Reduce machine time spent waiting on Helix job completion

## Context

Today, Azure DevOps build agents remain allocated (and incurring cost) while waiting for Helix work items to complete and test results to be uploaded. The goal is to **decouple build jobs from Helix test execution** so that build agents are released as soon as they submit Helix work items, without losing test result visibility, retry capabilities, or pipeline pass/fail semantics.

### Current Flow

1. A build job compiles code, then submits Helix work items via the Helix SDK.
2. The build job **waits** for all submitted work items to finish.
3. Helix agents execute work items. On completion, each Helix agent parses test result XMLs and uploads them to Azure DevOps using the **system access token** passed in the Helix payload.
4. The build job reports success/failure based on Helix results.

### Key Constraint

The **system access token** is scoped to the originating build job and expires shortly after the job ends (roughly job timeout + 5 minutes). If build jobs finish before Helix work items complete, the token cannot be reliably used for uploading test results.

---

## Approaches Considered

### Managed Identity (MI) on Helix Agents

Replace the system access token with a Managed Identity for uploading test results directly from Helix agents.

**Pros:**
- Minimal architectural change — Helix agents continue uploading results as today.

**Cons:**
- Azure DevOps throttles API calls **per identity**. Today's system access tokens are not throttled because they lack a persistent identity. Switching to MIs would likely trigger throttling.
- Multiple MIs exist across different infrastructure (Arc machines, Helix queues, certificate-based physical devices) — each would need rate-limit exemptions from the Azure DevOps Ops team.
- Every new MI would require a manual request to increase limits — an ongoing maintenance burden.

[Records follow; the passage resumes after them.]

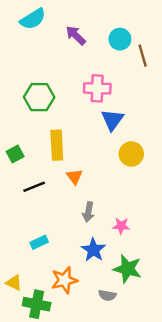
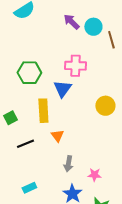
purple arrow: (76, 35) -> (71, 22), moved
blue triangle: (112, 120) -> (62, 89), moved
yellow circle: (131, 154) -> (105, 106), moved

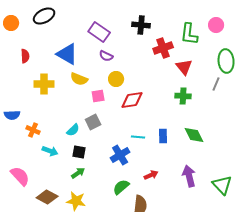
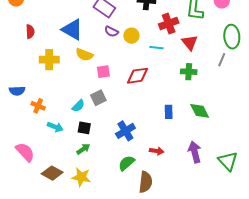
yellow circle: (116, 79) -> (131, 36), moved
cyan line: (138, 137) -> (157, 48), moved
red arrow: (151, 175) -> (157, 151), turned 32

**Decision:** Not pursued as primary approach due to throttling risk and operational overhead.

### Single Agentless Job (Callback-Based)

A single Azure DevOps agentless job starts with the pipeline and uses a callback from Helix to determine when all work items complete.

**Pros:**
- No machine cost — truly agentless.
- No additional runtime added to the pipeline.

**Cons:**
- Agentless jobs **cannot poll**; they support only a single REST API call with a ~15-second timeout, then require a callback to complete.
- Helix would need to know about Azure DevOps pipeline state to decide when to fire the callback (e.g., what if no Helix jobs are ever submitted due to a compilation error?). This couples Helix to Azure DevOps in undesirable ways.
- **No output** — agentless jobs produce no console logs. Inline progress (links to failed work items, console logs) would be impossible.
- The Azure DevOps Ops team expressed concerns about agentless jobs being used for long-running orchestration scenarios.

**Decision:** Not pursued due to output limitations, callback complexity, and Azure DevOps Ops team concerns.

### A machine-backed Helix reporter — Lightweight Long-Running Machine Job ✅ (Preferred)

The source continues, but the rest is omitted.